Most adaptive headlights systems also include a self-leveling system. Self-leveling headlights have an additional level sensor that determines if the car is tilted forward or back. For example, if a car is driving over a large bump, when the front of the car hits the bump, it lifts up. Standard headlights would briefly point up into the sky until the rear of the car moved over the bump and the car returned to a level position. You may have noticed this if a car driving behind you at night passed over a bump, such as a railroad crossing. The other car's headlights would flash briefly, as if the driver had blinked his or her high beams at you. This is actually the car's headlights temporarily pointing up and into your eyes instead of down at the road. With a self-leveling system, electric servomotors react to the level sensor and keep the headlights aimed down at the road, no matter the position of the car.
Self-leveling headlights are already required on new cars in Europe, and they're required on all U.S. cars equipped with bi-xenon headlights. Bi-xenon lights are so bright that they would blind other drivers if they didn't level themselves.
Adaptive headlights aren't yet standard equipment on most cars. In fact, only a few companies even offer them as options. BMW offers optional adaptive headlights on all models, while 335, 535, 7-series and M-series include them as standard equipment. Renault offers them as an option on some models, and the 2006 Volkswagen Passat includes them in the optional Luxury Package. Lexus, Audi and many high-end manufacturers also offer adaptive headlight packages.
Headlights of the Future
Auto designers are developing several innovations in headlight technology that should appear on production models in the next few years.

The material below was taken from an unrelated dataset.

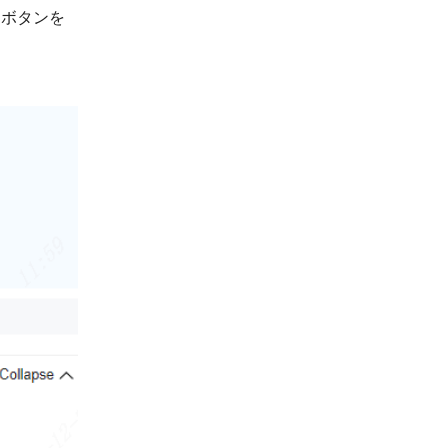
加ボタンを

Adaptive brake lights will allow you to see more than just the car in front of you applying the brakes. You'll also know how hard the driver is applying the brakes, giving you a good indication of trouble ahead or how much you yourself need to slow down. These brake systems will light up like normal brake lights under normal braking conditions. However, when someone presses on the brakes hard to make a more sudden stop, the brake lights shine more brightly. The lighting is progressive -- when someone really stomps on the brakes, the very brightest brake light comes on, while lesser degrees of braking force result in brightness in between "normal" and "full stop."
Single-source fiber-optic lights could revolutionize auto lighting by allowing for a wider variety of lighting options and optimal lighting configurations. A single-source system uses one light located somewhere in the inner workings of the car. Fiber-optic strands then carry the light to wherever it's needed. Instead of two headlights, a car could have a wide light-emitting pattern on the front. The fiber optics could be manipulated by small motors to allow even more versatile adaptive lighting. The drawback for the time being is that the fiber optics lose a lot of the light's intensity as they carry it, so a very bright single-source is needed [source: Smart Motorist].